Innside New Jersey

EAT INN: Cobbler and quencher for summertime

This Star-Spangled Cobbler recipe is red and blue and yummy all over. (Scarborough Inn, Ocean City)

This recipe is from the California Strawberry Commission.

Star Spangled Cobbler

3 cups stemmed and halved
strawberries (about 1 pound)
2 cups blueberries (about 12 ounces)
1 cup plus 1 tablespoon sugar

2 tablespoons butter, cut in small pieces
2 teaspoons freshly squeezed lemon juice
1 teaspoon cinnamon
½ (17.3-ounce) package puff pastry, thawed (1 sheet)

Preheat the oven to 400˚F. Lightly coat an 8-inch square baking pan with nonstick cooking spray.
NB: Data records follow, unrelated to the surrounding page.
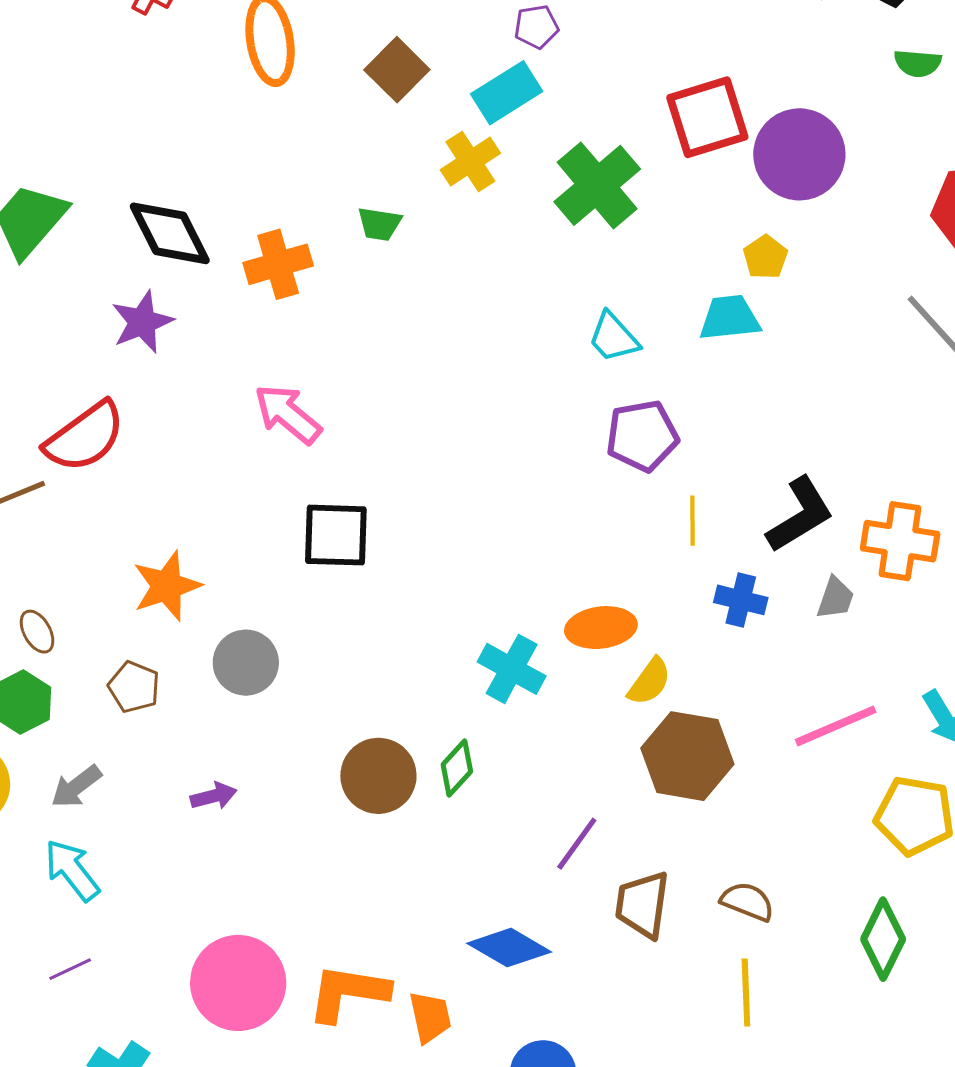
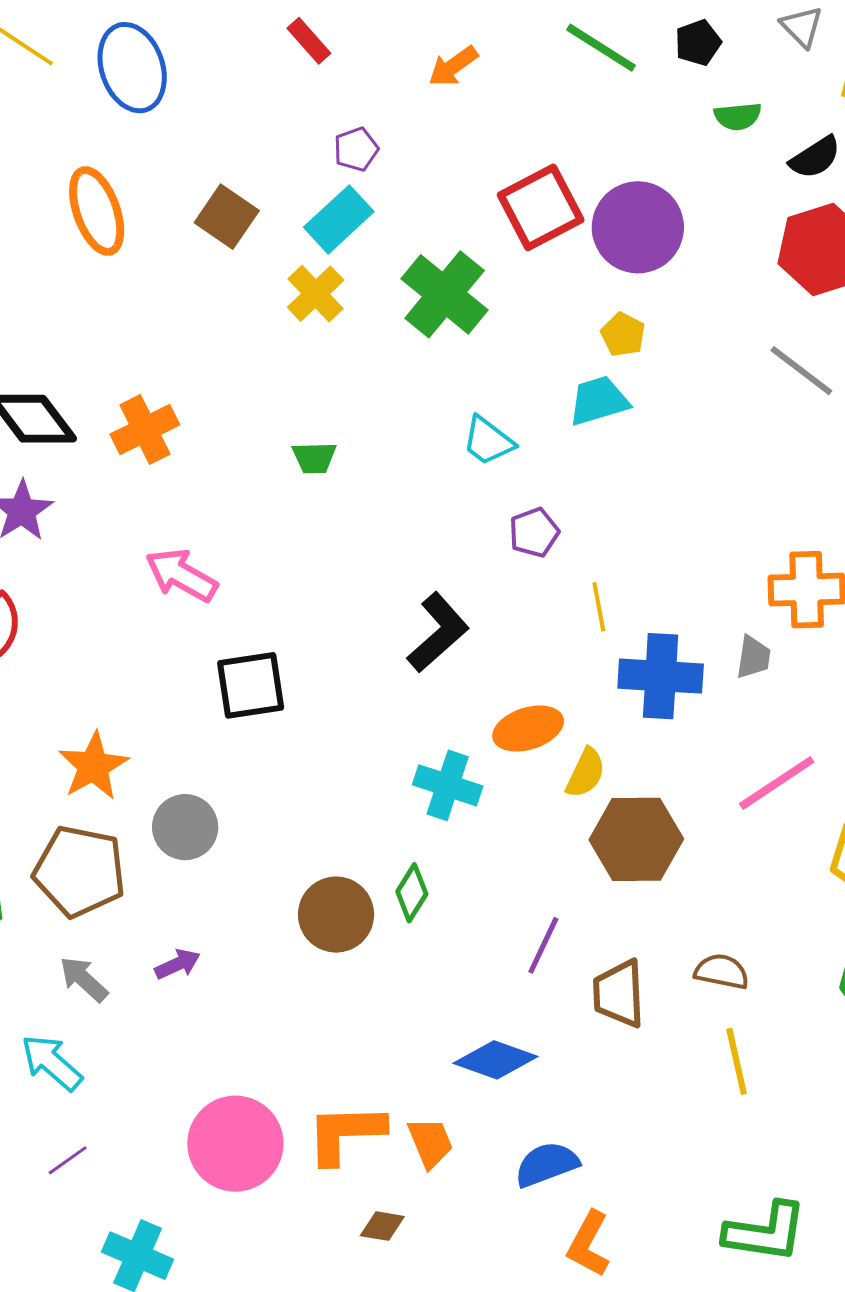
green trapezoid: (379, 224) -> (314, 458), moved
purple pentagon: (642, 436) -> (534, 532), size x0.7
black L-shape: (800, 515) -> (438, 632), moved
blue cross: (741, 600) -> (661, 676), size x1.6
brown pentagon: (134, 687) -> (80, 871), size x1.8
gray arrow: (76, 787) -> (84, 979), moved, turned 90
In a large bowl, combine the strawberries, blueberries, first amount of sugar, cornstarch, butter, lemon juice, and cinnamon, tossing to mix well. Arrange in the baking dish. Set aside.

Unfold the pastry sheet. Using a star cookie cutter, cut out nine stars. Arrange the stars over the fruit mixture. Sprinkle with the second amount of sugar.

Bake for 35 to 40 minutes or until the filling is bubbly and the stars are lightly browned. Serve warm or at room temperature.

Yield: 8 to 10 servings.

 


Easy to blend, refreshing to sip on a hot summer’s day, this Fruit Punch will make you feel cool as a bay breeze. (John F. Craig House, Cape May)

Fruit Punch

1½ to 2 cups diced fresh fruit or whole berries (your favorite)
1 tablespoon Crystal Light (any flavor)
Ice cubes to fill the blender to three-quarters
Water to cover
Seltzer water to taste

 

In a blender, using the pulse mode, combine the fruit, Crystal Light, ice, and water until the ice is crushed. (The mixture should have a slush consistency.)

Pour the mixture into a pitcher. Add seltzer water to taste.

VARIATION: LEMONADE
Use 1 whole lemon cut in quarters as the fruit.

VARIATION: BARBARA’S SANGRIA
Mix the slush mixture with white wine instead of seltzer water.